##### Records provided #####

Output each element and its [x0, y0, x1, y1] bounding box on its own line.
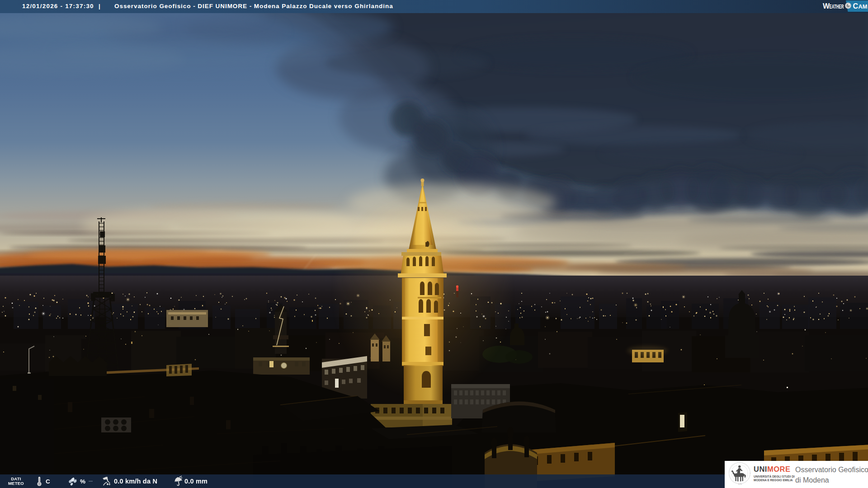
- svg-text:AM: AM: [859, 4, 868, 10]
- svg-text:C: C: [853, 2, 859, 10]
- svg-text:EATHER: EATHER: [830, 4, 844, 10]
- svg-text:1175: 1175: [738, 483, 742, 485]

#####

• **Task item**
The records must appear again word for word, though none of their pictures should.

• **Answer**
Output each element and its [x0, y0, x1, y1] bounding box on its own line.
- svg-text:AM: AM: [859, 4, 868, 10]
- svg-text:C: C: [853, 2, 859, 10]
- svg-text:EATHER: EATHER: [830, 4, 844, 10]
- svg-text:1175: 1175: [738, 483, 742, 485]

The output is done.